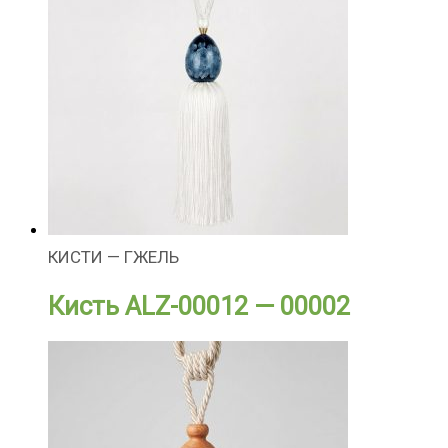
КИСТИ — ГЖЕЛЬ
Кисть ALZ-00012 — 00002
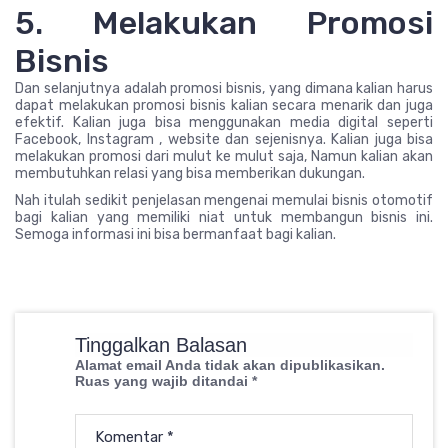
5. Melakukan Promosi
Bisnis
Dan selanjutnya adalah promosi bisnis, yang dimana kalian harus
dapat melakukan promosi bisnis kalian secara menarik dan juga
efektif. Kalian juga bisa menggunakan media digital seperti
Facebook, Instagram , website dan sejenisnya. Kalian juga bisa
melakukan promosi dari mulut ke mulut saja, Namun kalian akan
membutuhkan relasi yang bisa memberikan dukungan.
Nah itulah sedikit penjelasan mengenai memulai bisnis otomotif
bagi kalian yang memiliki niat untuk membangun bisnis ini.
Semoga informasi ini bisa bermanfaat bagi kalian.
Tinggalkan Balasan
Alamat email Anda tidak akan dipublikasikan.
Ruas yang wajib ditandai
*
Komentar
*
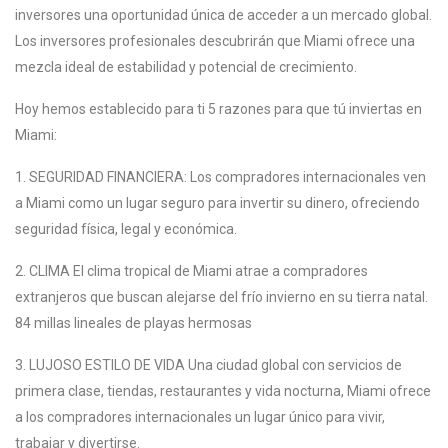
inversores una oportunidad única de acceder a un mercado global.
Los inversores profesionales descubrirán que Miami ofrece una
mezcla ideal de estabilidad y potencial de crecimiento.
Hoy hemos establecido para ti 5 razones para que tú inviertas en
Miami:
1. SEGURIDAD FINANCIERA: Los compradores internacionales ven
a Miami como un lugar seguro para invertir su dinero, ofreciendo
seguridad física, legal y económica.
2. CLIMA El clima tropical de Miami atrae a compradores
extranjeros que buscan alejarse del frío invierno en su tierra natal.
84 millas lineales de playas hermosas
3. LUJOSO ESTILO DE VIDA Una ciudad global con servicios de
primera clase, tiendas, restaurantes y vida nocturna, Miami ofrece
a los compradores internacionales un lugar único para vivir,
trabajar y divertirse.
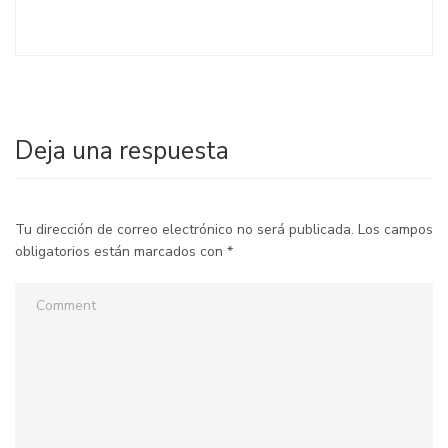
Deja una respuesta
Tu dirección de correo electrónico no será publicada.
Los campos
obligatorios están marcados con
*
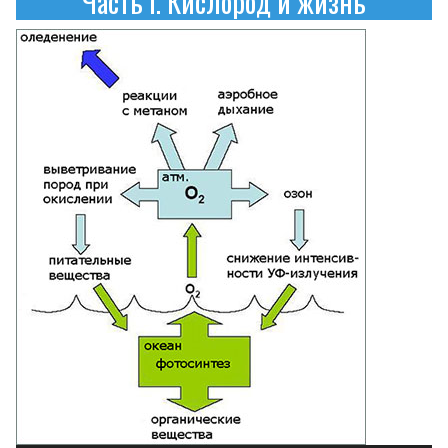
Часть I. Кислород и жизнь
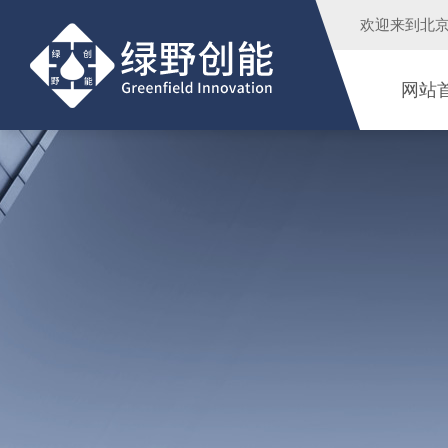
欢迎来到
北
网站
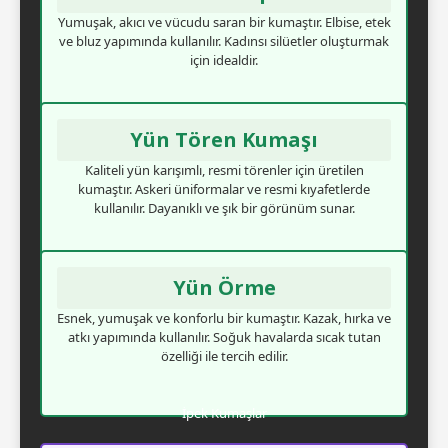
Yumuşak, akıcı ve vücudu saran bir kumaştır. Elbise, etek
ve bluz yapımında kullanılır. Kadınsı silüetler oluşturmak
için idealdir.
Yün Tören Kumaşı
Kaliteli yün karışımlı, resmi törenler için üretilen
kumaştır. Askeri üniformalar ve resmi kıyafetlerde
kullanılır. Dayanıklı ve şık bir görünüm sunar.
Yün Örme
Esnek, yumuşak ve konforlu bir kumaştır. Kazak, hırka ve
atkı yapımında kullanılır. Soğuk havalarda sıcak tutan
özelliği ile tercih edilir.
İpek Kumaşlar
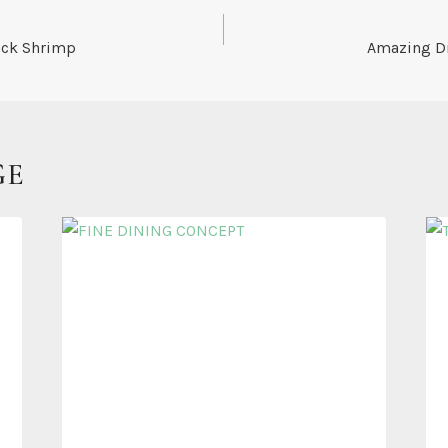
NAVIGATION
ock Shrimp
Amazing Di
GE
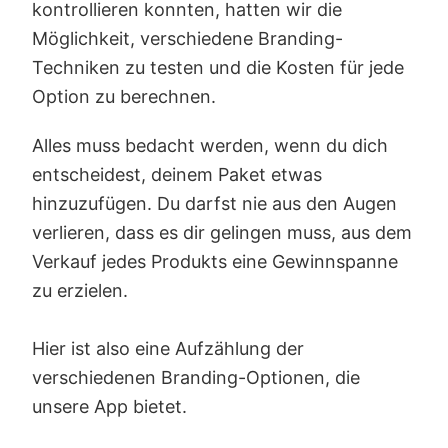
kontrollieren konnten, hatten wir die
Möglichkeit, verschiedene Branding-
Techniken zu testen und die Kosten für jede
Option zu berechnen.
Alles muss bedacht werden, wenn du dich
entscheidest, deinem Paket etwas
hinzuzufügen. Du darfst nie aus den Augen
verlieren, dass es dir gelingen muss, aus dem
Verkauf jedes Produkts eine Gewinnspanne
zu erzielen.
Hier ist also eine Aufzählung der
verschiedenen Branding-Optionen, die
unsere App bietet.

▸ **What to produce**
Your copy of the records must be exact and must contain no pictures.

▸ **Solution for this exercise**
КИСТИ — ГЖЕЛЬ
Кисть ALZ-00012 — 00002
5. Melakukan Promosi
Bisnis
Dan selanjutnya adalah promosi bisnis, yang dimana kalian harus
dapat melakukan promosi bisnis kalian secara menarik dan juga
efektif. Kalian juga bisa menggunakan media digital seperti
Facebook, Instagram , website dan sejenisnya. Kalian juga bisa
melakukan promosi dari mulut ke mulut saja, Namun kalian akan
membutuhkan relasi yang bisa memberikan dukungan.
Nah itulah sedikit penjelasan mengenai memulai bisnis otomotif
bagi kalian yang memiliki niat untuk membangun bisnis ini.
Semoga informasi ini bisa bermanfaat bagi kalian.
Tinggalkan Balasan
Alamat email Anda tidak akan dipublikasikan.
Ruas yang wajib ditandai
*
Komentar
*
inversores una oportunidad única de acceder a un mercado global.
Los inversores profesionales descubrirán que Miami ofrece una
mezcla ideal de estabilidad y potencial de crecimiento.
Hoy hemos establecido para ti 5 razones para que tú inviertas en
Miami:
1. SEGURIDAD FINANCIERA: Los compradores internacionales ven
a Miami como un lugar seguro para invertir su dinero, ofreciendo
seguridad física, legal y económica.
2. CLIMA El clima tropical de Miami atrae a compradores
extranjeros que buscan alejarse del frío invierno en su tierra natal.
84 millas lineales de playas hermosas
3. LUJOSO ESTILO DE VIDA Una ciudad global con servicios de
primera clase, tiendas, restaurantes y vida nocturna, Miami ofrece
a los compradores internacionales un lugar único para vivir,
trabajar y divertirse.
Deja una respuesta
Tu dirección de correo electrónico no será publicada.
Los campos
obligatorios están marcados con
*
Часть I. Кислород и жизнь
欢迎来到
北
网站
Yumuşak, akıcı ve vücudu saran bir kumaştır. Elbise, etek
ve bluz yapımında kullanılır. Kadınsı silüetler oluşturmak
için idealdir.
Yün Tören Kumaşı
Kaliteli yün karışımlı, resmi törenler için üretilen
kumaştır. Askeri üniformalar ve resmi kıyafetlerde
kullanılır. Dayanıklı ve şık bir görünüm sunar.
Yün Örme
Esnek, yumuşak ve konforlu bir kumaştır. Kazak, hırka ve
atkı yapımında kullanılır. Soğuk havalarda sıcak tutan
özelliği ile tercih edilir.
İpek Kumaşlar
NAVIGATION
ock Shrimp
Amazing Di
GE
kontrollieren konnten, hatten wir die
Möglichkeit, verschiedene Branding-
Techniken zu testen und die Kosten für jede
Option zu berechnen.
Alles muss bedacht werden, wenn du dich
entscheidest, deinem Paket etwas
hinzuzufügen. Du darfst nie aus den Augen
verlieren, dass es dir gelingen muss, aus dem
Verkauf jedes Produkts eine Gewinnspanne
zu erzielen.
Hier ist also eine Aufzählung der
verschiedenen Branding-Optionen, die
unsere App bietet.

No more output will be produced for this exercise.